2 hours later, by the careful positioning of his reflective sunglasses in front of the staff toilet mirrors, he was able to view his handywork. only a little white button of rough plastic was visible when he parted his hair. it stood perhaps a milimetre proud of his skin, but nothing a little filing wouldn't take care of. noone would notice something like that. as long as he didn't bang his head and jar it loose. or allow a girl to brush her fingers through his hair. the thought of being discovered made him feel slightly sick.
a vision came to him of standing in the middle of the office surrounded by staring colleagues, an incongruous white antenna protruding from his head. expressions of nauseated confusion blurring around him as he turned, trying to find a way out of the crowd.
what if one day the bottom of this cranial cavity cracked and a torrent of blood spurted out from his head? the pressure could be building even now, until the day when the plastic bung was finally spat from his skull like a bullet with no warning.without a doubt it would happen at work if it was ever going to happen. it would have to be at the point where some pretty girl was sitting nearby - the perfect time for him to spontaneously die in the most embarrassing way imaginable. there would be a loud pop as the little white cork shot across the room, followed by a jet of red hosing his pc screen like a whale's blow hole. if he was lucky he might have time to glimpse the horror and disgust on the pretty girl's face as his eyes rolled back and he collapsed, in a pile of broken chair pieces.
but it wouldn't do to keep thinking about this. he made up his mind; no more thoughts about what might happen. have to just forget there's a hole.
that evening, after tea, he found it much easier to forget about the hole in his head when he discovered something new about his skin. for a long time he had been trying to decide whether the mole on his chest had a spot on it that could be removed - or whether it was just a mole. a few minutes of prodding with a fork revealed nothing so he tried tweezers. the little mole made a very faint noise like a muffled wet crack that he felt more than heard. slowly, the head of the mole came away and from his skin he drew a long string of semi translucent thread, tapering away from the mole head. like the thread of a crude garment it left behind it a hollow furrow of depressed skin - a ridge of shallow where the thread left its previous home collapsed behind it.
there was no question of putting the thread back. once exposed to the air who knew what germs it would have contracted? besides it looked disgusting and he was quite sure something so ugly had no place in his body. he dangled it from his fingers, wetly. in the bin, he decided.

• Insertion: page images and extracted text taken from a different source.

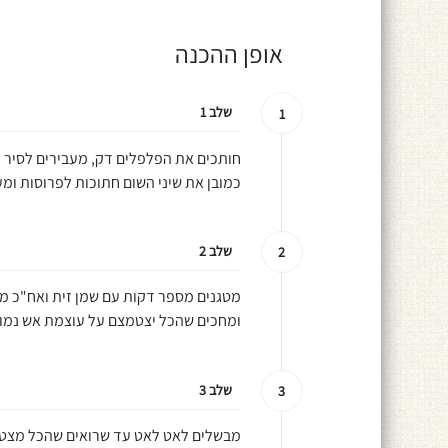
אופן ההכנה
שלב 1
1
חותכים את הפלפלים דק, מעבירים לסיר 
כמובן את שיני השום חתוכות לפרוסות ומ
שלב 2
2
מטגנים מספר דקות עם שמן זית ואח"כ מו
ומחכים שהכל יצטמצם על עוצמת אש נמו
שלב 3
3
מבשלים לאט לאט עד שרואים שהכל מצטמ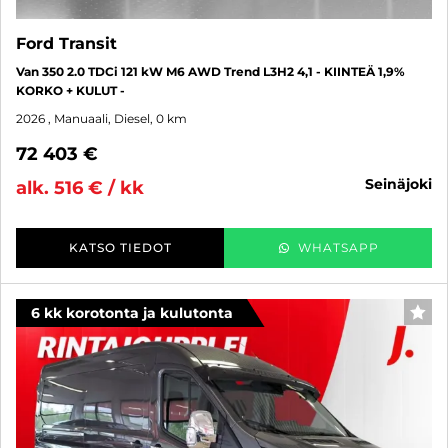
Ford Transit
Van 350 2.0 TDCi 121 kW M6 AWD Trend L3H2 4,1 - KIINTEÄ 1,9%
KORKO + KULUT -
2026
, Manuaali, Diesel, 0 km
72 403 €
seinäjoki
alk. 516 € / kk
KATSO TIEDOT
WHATSAPP
6 kk korotonta ja kulutonta
SUO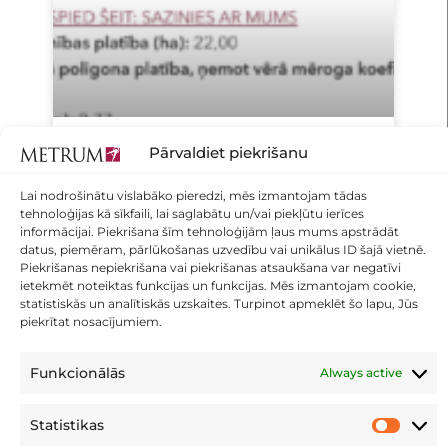
Pārvaldiet piekrišanu
VAI JŪSU ZEMES
VIENĪBAI ROBEŽAS IR
Lai nodrošinātu vislabāko pieredzi, mēs izmantojam tādas
TIKAI IERĀDĪTAS? TAGAD
tehnoloģijas kā sīkfaili, lai saglabātu un/vai piekļūtu ierīces
TO VAR PĀRBAUDĪT
informācijai. Piekrišana šīm tehnoloģijām ļaus mums apstrādāt
datus, piemēram, pārlūkošanas uzvedību vai unikālus ID šajā vietnē.
DAŽU SEKUNŽU LAIKĀ!
Piekrišanas nepiekrišana vai piekrišanas atsaukšana var negatīvi
ietekmēt noteiktas funkcijas un funkcijas. Mēs izmantojam cookie,
statistiskās un analītiskās uzskaites. Turpinot apmeklēt šo lapu, Jūs
LASĪT VARĀK »
piekrītat nosacījumiem.
13 marts, 2026
Nav komentāru
Funkcionālās
Always active
Statistikas
Statistik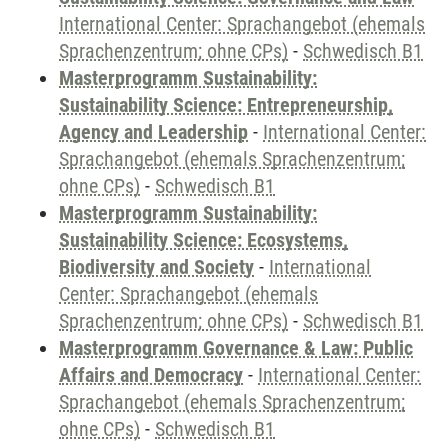
International Center: Sprachangebot (ehemals
Sprachenzentrum; ohne CPs)
-
Schwedisch B1
Masterprogramm Sustainability:
Sustainability Science: Entrepreneurship,
Agency and Leadership
-
International Center:
Sprachangebot (ehemals Sprachenzentrum;
ohne CPs)
-
Schwedisch B1
Masterprogramm Sustainability:
Sustainability Science: Ecosystems,
Biodiversity and Society
-
International
Center: Sprachangebot (ehemals
Sprachenzentrum; ohne CPs)
-
Schwedisch B1
Masterprogramm Governance & Law: Public
Affairs and Democracy
-
International Center:
Sprachangebot (ehemals Sprachenzentrum;
ohne CPs)
-
Schwedisch B1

he explored the ridge of bereft skin the string had left behind. the furrow was a few milimetres wide and about 6 inches long. what the hell was that thing? why had it been inside him? he pressed the sides of the furrow together, hoping to crush the structure of the skin back into something malleable and smooth. but the line remained.
on closer examination tiny dimples were visible in his skin - pores surely? but all this recent discovery made him wonder. taking a needle he gave them a poke. he found it was possible to squeeze the needle through the pore and slide it to one side beneath the skin, and with no pain, quite some way.
fearful of losing the needle when it happily sank in to its end, he retracted it, nd instead, inserted the end of a long piece of wire.
why am i doing this, he thought, but quickly lost the thought as curiosity consumed him.
the wire slid along comfortably for as long as he cared to push it, finding no obstruction and always remaining visible on the surface.
how long could i leave something in there? how much could i put in there? how could i use this to my advantage? how strange, he thought. but he knew he had only tacked on that last word as an artificial addition, the last vestige of interest in what a normal person might have said in these circumstances.